Gabielle s’était accotée à la table de coupe en cachant sa figure dans son bras, comme une gamine qui craint les coups.

— N’aie pas honte, va ! Toutes les filles ont des amoureux, lui dit Bergeounette.

Et tout doucement elle lui découvrit le visage.

Alors Gabielle parla d’un ton navré :

— Je le vois bien, que je vais avoir un enfant, mais je ne sais pas comment cela peut se faire, puisque je n’ai pas d’amoureux.

— Est-ce qu’il vous a abandonnée ? demanda Mme Dalignac.

— Non.

— Est-ce qu’il est mort ? demanda à son tour Bergeounette.

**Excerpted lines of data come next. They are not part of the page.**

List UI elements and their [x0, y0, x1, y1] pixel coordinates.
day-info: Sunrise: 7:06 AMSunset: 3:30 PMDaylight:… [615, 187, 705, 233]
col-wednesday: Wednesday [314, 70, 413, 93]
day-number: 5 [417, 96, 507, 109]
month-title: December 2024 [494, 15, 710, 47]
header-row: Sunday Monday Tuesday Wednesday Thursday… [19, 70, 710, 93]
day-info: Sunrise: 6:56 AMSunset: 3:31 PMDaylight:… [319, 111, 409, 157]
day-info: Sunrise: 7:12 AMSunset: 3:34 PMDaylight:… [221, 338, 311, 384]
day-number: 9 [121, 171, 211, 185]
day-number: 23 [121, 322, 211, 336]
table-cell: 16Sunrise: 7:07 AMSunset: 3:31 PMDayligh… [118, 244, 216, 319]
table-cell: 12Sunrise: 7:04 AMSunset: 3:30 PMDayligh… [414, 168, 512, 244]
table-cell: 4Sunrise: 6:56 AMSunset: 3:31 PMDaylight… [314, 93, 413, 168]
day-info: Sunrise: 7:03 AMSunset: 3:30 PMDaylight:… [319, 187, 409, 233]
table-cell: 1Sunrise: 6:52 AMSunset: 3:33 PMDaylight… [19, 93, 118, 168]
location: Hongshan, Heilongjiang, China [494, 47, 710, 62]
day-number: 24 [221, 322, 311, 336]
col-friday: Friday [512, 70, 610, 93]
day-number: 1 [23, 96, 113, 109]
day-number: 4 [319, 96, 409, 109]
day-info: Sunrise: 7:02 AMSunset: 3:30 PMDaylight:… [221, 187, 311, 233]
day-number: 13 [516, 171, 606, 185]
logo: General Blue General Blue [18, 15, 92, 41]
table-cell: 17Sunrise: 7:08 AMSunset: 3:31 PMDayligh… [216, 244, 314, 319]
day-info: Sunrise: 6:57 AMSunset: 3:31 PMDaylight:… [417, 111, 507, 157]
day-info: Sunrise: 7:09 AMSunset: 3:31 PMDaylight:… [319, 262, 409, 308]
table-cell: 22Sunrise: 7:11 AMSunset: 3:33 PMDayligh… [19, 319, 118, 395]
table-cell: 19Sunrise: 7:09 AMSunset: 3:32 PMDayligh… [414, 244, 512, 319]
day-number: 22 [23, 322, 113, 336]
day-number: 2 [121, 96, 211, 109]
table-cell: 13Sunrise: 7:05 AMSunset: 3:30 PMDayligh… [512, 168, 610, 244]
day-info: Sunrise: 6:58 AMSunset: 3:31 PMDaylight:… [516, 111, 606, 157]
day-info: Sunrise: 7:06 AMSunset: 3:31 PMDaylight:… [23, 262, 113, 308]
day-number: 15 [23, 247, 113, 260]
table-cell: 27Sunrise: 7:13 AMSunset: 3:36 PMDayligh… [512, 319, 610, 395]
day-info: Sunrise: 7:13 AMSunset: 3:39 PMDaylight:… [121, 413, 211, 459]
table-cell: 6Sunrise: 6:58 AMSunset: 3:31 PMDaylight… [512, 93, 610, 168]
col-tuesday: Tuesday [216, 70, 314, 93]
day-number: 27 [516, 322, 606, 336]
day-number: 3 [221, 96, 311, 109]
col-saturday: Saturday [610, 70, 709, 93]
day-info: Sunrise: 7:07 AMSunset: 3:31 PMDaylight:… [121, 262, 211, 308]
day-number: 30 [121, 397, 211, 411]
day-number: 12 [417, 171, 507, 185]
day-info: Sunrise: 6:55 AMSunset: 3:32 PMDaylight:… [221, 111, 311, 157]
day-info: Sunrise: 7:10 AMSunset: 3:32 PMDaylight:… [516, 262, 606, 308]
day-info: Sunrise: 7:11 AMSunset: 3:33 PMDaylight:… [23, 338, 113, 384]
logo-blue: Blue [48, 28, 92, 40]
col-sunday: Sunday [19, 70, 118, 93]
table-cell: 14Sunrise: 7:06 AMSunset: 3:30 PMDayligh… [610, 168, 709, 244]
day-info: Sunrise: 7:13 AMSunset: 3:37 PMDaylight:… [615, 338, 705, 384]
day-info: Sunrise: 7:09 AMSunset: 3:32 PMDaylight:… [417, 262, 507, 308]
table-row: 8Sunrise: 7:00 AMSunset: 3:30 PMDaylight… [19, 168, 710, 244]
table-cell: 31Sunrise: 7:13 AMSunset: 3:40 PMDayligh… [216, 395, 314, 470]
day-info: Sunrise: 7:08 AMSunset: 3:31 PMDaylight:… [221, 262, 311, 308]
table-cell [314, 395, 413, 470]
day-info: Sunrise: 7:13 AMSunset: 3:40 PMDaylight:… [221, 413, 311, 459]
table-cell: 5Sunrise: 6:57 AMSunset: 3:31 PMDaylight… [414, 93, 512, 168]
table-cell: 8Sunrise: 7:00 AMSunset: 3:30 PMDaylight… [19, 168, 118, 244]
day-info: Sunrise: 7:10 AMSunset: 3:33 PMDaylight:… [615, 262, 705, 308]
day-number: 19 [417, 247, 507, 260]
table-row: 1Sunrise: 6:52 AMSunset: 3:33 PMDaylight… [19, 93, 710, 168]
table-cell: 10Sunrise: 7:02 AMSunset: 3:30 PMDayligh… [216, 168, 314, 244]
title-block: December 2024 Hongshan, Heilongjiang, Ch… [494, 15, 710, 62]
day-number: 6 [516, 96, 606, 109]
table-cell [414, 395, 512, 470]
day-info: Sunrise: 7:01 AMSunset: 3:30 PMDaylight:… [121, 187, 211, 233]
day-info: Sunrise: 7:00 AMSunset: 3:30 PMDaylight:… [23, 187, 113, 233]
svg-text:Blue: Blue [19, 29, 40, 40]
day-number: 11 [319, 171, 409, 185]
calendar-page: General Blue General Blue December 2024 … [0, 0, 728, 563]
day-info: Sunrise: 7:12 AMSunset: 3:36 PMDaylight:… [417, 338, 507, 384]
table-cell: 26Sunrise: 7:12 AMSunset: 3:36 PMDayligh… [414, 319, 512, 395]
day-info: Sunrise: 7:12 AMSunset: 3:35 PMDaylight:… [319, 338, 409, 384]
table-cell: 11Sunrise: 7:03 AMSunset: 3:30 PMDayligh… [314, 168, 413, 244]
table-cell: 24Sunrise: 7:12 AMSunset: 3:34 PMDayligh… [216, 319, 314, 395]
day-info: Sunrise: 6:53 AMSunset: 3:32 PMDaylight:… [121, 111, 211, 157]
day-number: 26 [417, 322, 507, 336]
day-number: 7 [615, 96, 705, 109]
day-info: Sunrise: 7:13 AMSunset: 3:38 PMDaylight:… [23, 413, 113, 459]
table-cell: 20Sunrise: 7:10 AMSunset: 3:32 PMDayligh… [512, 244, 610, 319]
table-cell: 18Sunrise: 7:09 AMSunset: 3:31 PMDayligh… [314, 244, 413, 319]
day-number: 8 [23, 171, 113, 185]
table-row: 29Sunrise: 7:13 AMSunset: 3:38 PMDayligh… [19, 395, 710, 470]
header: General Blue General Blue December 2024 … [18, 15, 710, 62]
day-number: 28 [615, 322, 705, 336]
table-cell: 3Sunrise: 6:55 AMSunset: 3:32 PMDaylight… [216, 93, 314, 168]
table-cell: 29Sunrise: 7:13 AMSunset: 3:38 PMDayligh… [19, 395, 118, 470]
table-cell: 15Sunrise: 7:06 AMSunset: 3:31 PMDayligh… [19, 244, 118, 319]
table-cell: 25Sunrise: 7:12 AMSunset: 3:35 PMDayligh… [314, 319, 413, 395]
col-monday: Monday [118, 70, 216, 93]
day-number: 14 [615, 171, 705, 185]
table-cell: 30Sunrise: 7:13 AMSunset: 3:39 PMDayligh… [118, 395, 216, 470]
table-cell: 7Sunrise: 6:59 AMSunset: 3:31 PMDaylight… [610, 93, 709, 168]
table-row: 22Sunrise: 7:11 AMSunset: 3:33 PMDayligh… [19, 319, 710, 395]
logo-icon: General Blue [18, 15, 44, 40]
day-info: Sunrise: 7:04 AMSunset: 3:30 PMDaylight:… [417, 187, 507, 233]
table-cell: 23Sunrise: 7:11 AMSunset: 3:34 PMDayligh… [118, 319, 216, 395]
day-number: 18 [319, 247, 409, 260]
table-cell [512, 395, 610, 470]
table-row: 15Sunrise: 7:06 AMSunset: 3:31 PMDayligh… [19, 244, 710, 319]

— Non, répondit encore Gabielle.

Devant notre silence, elle reprit :

— Personne ne me croira, et pourtant je dis la vérité. Je n’ai jamais eu d’amoureux.

Bergeounette prit le parti de rire.

— Comment ! Tu étais toute seule pour faire cette merveille ?

— Je ne sais pas, dit Gabielle.

Et elle nous regardait comme si elle attendait de nous des éclaircissements sur son état.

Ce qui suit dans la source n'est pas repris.